▶ **Directions for this task**
Could you set down the records below exactly as they are, with no pictures?

◆ ◆ ◆ ◆ ◆

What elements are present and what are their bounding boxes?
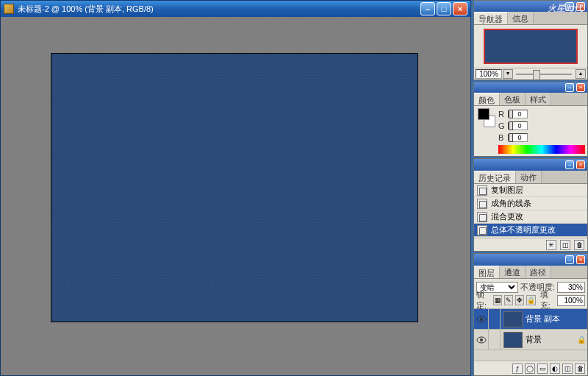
tab-color[interactable]: 颜色 bbox=[474, 93, 500, 105]
history-step-icon bbox=[477, 212, 487, 222]
canvas[interactable] bbox=[51, 53, 418, 322]
layer-row[interactable]: 背景 🔒 bbox=[474, 330, 587, 350]
g-value[interactable]: 0 bbox=[512, 121, 528, 130]
watermark: 火星时代 bbox=[548, 2, 583, 15]
new-document-icon[interactable]: ◫ bbox=[560, 240, 570, 250]
fill-input[interactable] bbox=[557, 295, 585, 306]
tab-styles[interactable]: 样式 bbox=[526, 93, 551, 105]
layer-name[interactable]: 背景 副本 bbox=[526, 313, 587, 324]
close-button[interactable]: × bbox=[453, 2, 467, 15]
fill-label: 填充: bbox=[540, 289, 555, 311]
panel-dock: 火星时代 – × 导航器 信息 ▾ ▴ – × 颜色 色板 样式 bbox=[473, 0, 588, 376]
tab-channels[interactable]: 通道 bbox=[500, 266, 526, 278]
history-label: 总体不透明度更改 bbox=[491, 224, 556, 235]
panel-close-icon[interactable]: × bbox=[576, 83, 585, 92]
visibility-toggle[interactable] bbox=[474, 330, 489, 350]
tab-paths[interactable]: 路径 bbox=[526, 266, 551, 278]
layer-thumbnail[interactable] bbox=[503, 311, 523, 327]
link-cell[interactable] bbox=[489, 309, 501, 330]
layer-name[interactable]: 背景 bbox=[526, 334, 576, 345]
lock-all-icon[interactable]: 🔒 bbox=[526, 295, 536, 305]
g-slider[interactable] bbox=[508, 122, 509, 130]
history-label: 混合更改 bbox=[491, 211, 523, 222]
tab-layers[interactable]: 图层 bbox=[474, 266, 500, 278]
b-label: B bbox=[498, 133, 506, 142]
tab-info[interactable]: 信息 bbox=[508, 12, 534, 24]
history-label: 复制图层 bbox=[491, 185, 523, 196]
new-group-icon[interactable]: ▭ bbox=[537, 363, 548, 374]
panel-header[interactable]: – × bbox=[474, 254, 587, 266]
history-item[interactable]: 成角的线条 bbox=[474, 197, 587, 210]
history-item[interactable]: 复制图层 bbox=[474, 184, 587, 197]
panel-minimize-icon[interactable]: – bbox=[565, 160, 574, 169]
svg-point-3 bbox=[480, 338, 483, 341]
panel-close-icon[interactable]: × bbox=[576, 160, 585, 169]
layer-row[interactable]: 背景 副本 bbox=[474, 309, 587, 330]
r-value[interactable]: 0 bbox=[512, 110, 528, 118]
tab-actions[interactable]: 动作 bbox=[516, 171, 542, 183]
panel-header[interactable]: – × bbox=[474, 159, 587, 171]
r-slider[interactable] bbox=[508, 110, 509, 118]
opacity-input[interactable] bbox=[557, 282, 585, 293]
lock-icon: 🔒 bbox=[576, 336, 587, 344]
history-step-icon bbox=[477, 225, 487, 235]
navigator-thumbnail[interactable] bbox=[484, 29, 578, 64]
app-icon bbox=[4, 4, 14, 14]
zoom-input[interactable] bbox=[476, 69, 502, 79]
visibility-toggle[interactable] bbox=[474, 309, 489, 330]
document-window: 未标题-2 @ 100% (背景 副本, RGB/8) – □ × bbox=[0, 0, 471, 376]
color-spectrum[interactable] bbox=[498, 145, 585, 154]
history-step-icon bbox=[477, 185, 487, 196]
history-item[interactable]: 混合更改 bbox=[474, 210, 587, 224]
foreground-color-swatch[interactable] bbox=[478, 108, 490, 120]
panel-header[interactable]: – × bbox=[474, 82, 587, 93]
lock-label: 锁定: bbox=[476, 289, 491, 311]
zoom-out-icon[interactable]: ▾ bbox=[503, 69, 513, 79]
g-label: G bbox=[498, 121, 506, 130]
layer-list: 背景 副本 背景 🔒 bbox=[474, 309, 587, 350]
titlebar[interactable]: 未标题-2 @ 100% (背景 副本, RGB/8) – □ × bbox=[1, 1, 470, 17]
history-panel: – × 历史记录 动作 复制图层 成角的线条 混合更改 总体不透明度更改 ✳ ◫… bbox=[473, 158, 588, 252]
new-snapshot-icon[interactable]: ✳ bbox=[546, 240, 556, 250]
lock-pixels-icon[interactable]: ✎ bbox=[504, 295, 513, 305]
zoom-slider[interactable] bbox=[516, 71, 572, 78]
layer-thumbnail[interactable] bbox=[503, 332, 523, 348]
color-panel: – × 颜色 色板 样式 R 0 G 0 bbox=[473, 82, 588, 157]
tab-navigator[interactable]: 导航器 bbox=[474, 12, 508, 24]
b-slider[interactable] bbox=[508, 134, 509, 141]
panel-minimize-icon[interactable]: – bbox=[565, 255, 574, 264]
panel-header[interactable]: 火星时代 – × bbox=[474, 1, 587, 12]
zoom-in-icon[interactable]: ▴ bbox=[576, 69, 586, 79]
color-swatch-pair[interactable] bbox=[478, 108, 495, 127]
r-label: R bbox=[498, 110, 506, 118]
adjustment-layer-icon[interactable]: ◐ bbox=[550, 363, 560, 374]
panel-close-icon[interactable]: × bbox=[576, 255, 585, 264]
history-label: 成角的线条 bbox=[491, 198, 531, 209]
trash-icon[interactable]: 🗑 bbox=[574, 240, 584, 250]
history-step-icon bbox=[477, 199, 487, 209]
panel-minimize-icon[interactable]: – bbox=[565, 83, 574, 92]
lock-position-icon[interactable]: ✥ bbox=[515, 295, 524, 305]
maximize-button[interactable]: □ bbox=[437, 2, 451, 15]
layer-style-icon[interactable]: ƒ bbox=[512, 363, 523, 374]
tab-history[interactable]: 历史记录 bbox=[474, 171, 516, 183]
svg-point-1 bbox=[480, 318, 483, 321]
lock-transparency-icon[interactable]: ▦ bbox=[493, 295, 502, 305]
navigator-panel: 火星时代 – × 导航器 信息 ▾ ▴ bbox=[473, 0, 588, 80]
delete-layer-icon[interactable]: 🗑 bbox=[575, 363, 585, 374]
layer-mask-icon[interactable]: ◯ bbox=[525, 363, 535, 374]
layers-panel: – × 图层 通道 路径 变暗 不透明度: 锁定: ▦ ✎ ✥ 🔒 填充: bbox=[473, 253, 588, 376]
link-cell[interactable] bbox=[489, 330, 501, 350]
history-item[interactable]: 总体不透明度更改 bbox=[474, 224, 587, 237]
new-layer-icon[interactable]: ◫ bbox=[562, 363, 573, 374]
tab-swatches[interactable]: 色板 bbox=[500, 93, 526, 105]
minimize-button[interactable]: – bbox=[420, 2, 435, 15]
window-title: 未标题-2 @ 100% (背景 副本, RGB/8) bbox=[18, 4, 420, 15]
b-value[interactable]: 0 bbox=[512, 133, 528, 142]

◆ ◆ ◆ ◆ ◆

▶ **Solution for this task**
What elements are present and what are their bounding boxes?
tab-color[interactable]: 颜色 bbox=[474, 93, 500, 105]
history-step-icon bbox=[477, 212, 487, 222]
canvas[interactable] bbox=[51, 53, 418, 322]
layer-row[interactable]: 背景 🔒 bbox=[474, 330, 587, 350]
g-value[interactable]: 0 bbox=[512, 121, 528, 130]
watermark: 火星时代 bbox=[548, 2, 583, 15]
new-document-icon[interactable]: ◫ bbox=[560, 240, 570, 250]
fill-input[interactable] bbox=[557, 295, 585, 306]
tab-styles[interactable]: 样式 bbox=[526, 93, 551, 105]
layer-name[interactable]: 背景 副本 bbox=[526, 313, 587, 324]
close-button[interactable]: × bbox=[453, 2, 467, 15]
fill-label: 填充: bbox=[540, 289, 555, 311]
panel-dock: 火星时代 – × 导航器 信息 ▾ ▴ – × 颜色 色板 样式 bbox=[473, 0, 588, 376]
tab-channels[interactable]: 通道 bbox=[500, 266, 526, 278]
history-label: 总体不透明度更改 bbox=[491, 224, 556, 235]
panel-close-icon[interactable]: × bbox=[576, 83, 585, 92]
visibility-toggle[interactable] bbox=[474, 330, 489, 350]
tab-paths[interactable]: 路径 bbox=[526, 266, 551, 278]
layer-thumbnail[interactable] bbox=[503, 311, 523, 327]
link-cell[interactable] bbox=[489, 309, 501, 330]
layer-name[interactable]: 背景 bbox=[526, 334, 576, 345]
lock-all-icon[interactable]: 🔒 bbox=[526, 295, 536, 305]
g-slider[interactable] bbox=[508, 122, 509, 130]
history-label: 混合更改 bbox=[491, 211, 523, 222]
tab-layers[interactable]: 图层 bbox=[474, 266, 500, 278]
b-label: B bbox=[498, 133, 506, 142]
tab-info[interactable]: 信息 bbox=[508, 12, 534, 24]
history-label: 复制图层 bbox=[491, 185, 523, 196]
new-group-icon[interactable]: ▭ bbox=[537, 363, 548, 374]
panel-header[interactable]: – × bbox=[474, 254, 587, 266]
history-item[interactable]: 成角的线条 bbox=[474, 197, 587, 210]
history-item[interactable]: 复制图层 bbox=[474, 184, 587, 197]
panel-minimize-icon[interactable]: – bbox=[565, 160, 574, 169]
svg-point-3 bbox=[480, 338, 483, 341]
panel-close-icon[interactable]: × bbox=[576, 160, 585, 169]
layer-row[interactable]: 背景 副本 bbox=[474, 309, 587, 330]
r-value[interactable]: 0 bbox=[512, 110, 528, 118]
tab-actions[interactable]: 动作 bbox=[516, 171, 542, 183]
panel-header[interactable]: – × bbox=[474, 159, 587, 171]
r-slider[interactable] bbox=[508, 110, 509, 118]
opacity-input[interactable] bbox=[557, 282, 585, 293]
lock-icon: 🔒 bbox=[576, 336, 587, 344]
history-step-icon bbox=[477, 225, 487, 235]
navigator-thumbnail[interactable] bbox=[484, 29, 578, 64]
app-icon bbox=[4, 4, 14, 14]
zoom-input[interactable] bbox=[476, 69, 502, 79]
visibility-toggle[interactable] bbox=[474, 309, 489, 330]
document-window: 未标题-2 @ 100% (背景 副本, RGB/8) – □ × bbox=[0, 0, 471, 376]
color-spectrum[interactable] bbox=[498, 145, 585, 154]
history-step-icon bbox=[477, 185, 487, 196]
history-item[interactable]: 混合更改 bbox=[474, 210, 587, 224]
foreground-color-swatch[interactable] bbox=[478, 108, 490, 120]
panel-header[interactable]: – × bbox=[474, 82, 587, 93]
lock-label: 锁定: bbox=[476, 289, 491, 311]
zoom-out-icon[interactable]: ▾ bbox=[503, 69, 513, 79]
g-label: G bbox=[498, 121, 506, 130]
layer-list: 背景 副本 背景 🔒 bbox=[474, 309, 587, 350]
titlebar[interactable]: 未标题-2 @ 100% (背景 副本, RGB/8) – □ × bbox=[1, 1, 470, 17]
history-panel: – × 历史记录 动作 复制图层 成角的线条 混合更改 总体不透明度更改 ✳ ◫… bbox=[473, 158, 588, 252]
new-snapshot-icon[interactable]: ✳ bbox=[546, 240, 556, 250]
lock-pixels-icon[interactable]: ✎ bbox=[504, 295, 513, 305]
zoom-slider[interactable] bbox=[516, 71, 572, 78]
layer-thumbnail[interactable] bbox=[503, 332, 523, 348]
color-panel: – × 颜色 色板 样式 R 0 G 0 bbox=[473, 82, 588, 157]
tab-navigator[interactable]: 导航器 bbox=[474, 12, 508, 24]
b-slider[interactable] bbox=[508, 134, 509, 141]
panel-minimize-icon[interactable]: – bbox=[565, 255, 574, 264]
panel-header[interactable]: 火星时代 – × bbox=[474, 1, 587, 12]
zoom-in-icon[interactable]: ▴ bbox=[576, 69, 586, 79]
color-swatch-pair[interactable] bbox=[478, 108, 495, 127]
r-label: R bbox=[498, 110, 506, 118]
adjustment-layer-icon[interactable]: ◐ bbox=[550, 363, 560, 374]
panel-close-icon[interactable]: × bbox=[576, 255, 585, 264]
history-label: 成角的线条 bbox=[491, 198, 531, 209]
trash-icon[interactable]: 🗑 bbox=[574, 240, 584, 250]
history-step-icon bbox=[477, 199, 487, 209]
panel-minimize-icon[interactable]: – bbox=[565, 83, 574, 92]
lock-position-icon[interactable]: ✥ bbox=[515, 295, 524, 305]
maximize-button[interactable]: □ bbox=[437, 2, 451, 15]
layer-style-icon[interactable]: ƒ bbox=[512, 363, 523, 374]
tab-history[interactable]: 历史记录 bbox=[474, 171, 516, 183]
svg-point-1 bbox=[480, 318, 483, 321]
lock-transparency-icon[interactable]: ▦ bbox=[493, 295, 502, 305]
navigator-panel: 火星时代 – × 导航器 信息 ▾ ▴ bbox=[473, 0, 588, 80]
delete-layer-icon[interactable]: 🗑 bbox=[575, 363, 585, 374]
layer-mask-icon[interactable]: ◯ bbox=[525, 363, 535, 374]
layers-panel: – × 图层 通道 路径 变暗 不透明度: 锁定: ▦ ✎ ✥ 🔒 填充: bbox=[473, 253, 588, 376]
link-cell[interactable] bbox=[489, 330, 501, 350]
history-item[interactable]: 总体不透明度更改 bbox=[474, 224, 587, 237]
new-layer-icon[interactable]: ◫ bbox=[562, 363, 573, 374]
tab-swatches[interactable]: 色板 bbox=[500, 93, 526, 105]
minimize-button[interactable]: – bbox=[420, 2, 435, 15]
window-title: 未标题-2 @ 100% (背景 副本, RGB/8) bbox=[18, 4, 420, 15]
b-value[interactable]: 0 bbox=[512, 133, 528, 142]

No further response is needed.